[Assignment]:
Transcribe each record exactly. Omit the pictures.
++++
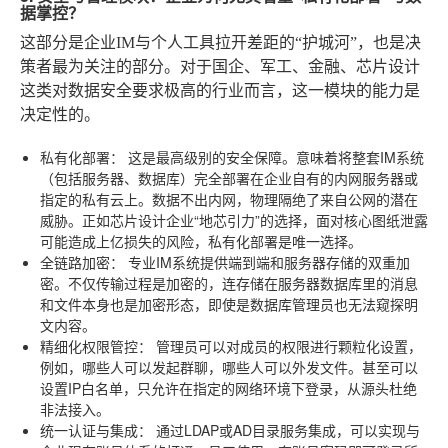
据掌控？
这部分是企业IM与个人工具拉开差距的“护城河”，也是决
策者最为关注的部分。对于国企、军工、金融、芯片设计
这类对数据安全要求极高的行业而言，这一模块的能力是
决定性的。
私有化部署：
这是最高级别的安全保障。意味着将整套IM系统
（包括服务器、数据库）完全部署在企业自有的内网服务器或
指定的私有云上。数据不出内网，物理隔绝了来自公网的潜在
威胁。正如芯片设计企业“地芯引力”的选择，面对核心图纸泄露
可能造成上亿损失的风险，私有化部署是唯一选择。
全链路加密：
专业IM系统提供端到端和服务器存储的双重加
密。不仅传输过程是加密的，连存储在服务器数据库里的消息
和文件本身也是加密形态，即使是数据库管理员也无法窥探明
文内容。
精细化权限管控：
管理员可以对成员的权限进行颗粒化设置，
例如，哪些人可以发起群聊，哪些人可以外发文件。甚至可以
设置IP白名单，只允许在指定的网络环境下登录，从源头杜绝
非法接入。
统一认证与集成：
通过LDAP或AD目录服务集成，可以实现与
++++
[Task output]:
据掌控？
这部分是企业IM与个人工具拉开差距的“护城河”，也是决
策者最为关注的部分。对于国企、军工、金融、芯片设计
这类对数据安全要求极高的行业而言，这一模块的能力是
决定性的。
私有化部署：
这是最高级别的安全保障。意味着将整套IM系统
（包括服务器、数据库）完全部署在企业自有的内网服务器或
指定的私有云上。数据不出内网，物理隔绝了来自公网的潜在
威胁。正如芯片设计企业“地芯引力”的选择，面对核心图纸泄露
可能造成上亿损失的风险，私有化部署是唯一选择。
全链路加密：
专业IM系统提供端到端和服务器存储的双重加
密。不仅传输过程是加密的，连存储在服务器数据库里的消息
和文件本身也是加密形态，即使是数据库管理员也无法窥探明
文内容。
精细化权限管控：
管理员可以对成员的权限进行颗粒化设置，
例如，哪些人可以发起群聊，哪些人可以外发文件。甚至可以
设置IP白名单，只允许在指定的网络环境下登录，从源头杜绝
非法接入。
统一认证与集成：
通过LDAP或AD目录服务集成，可以实现与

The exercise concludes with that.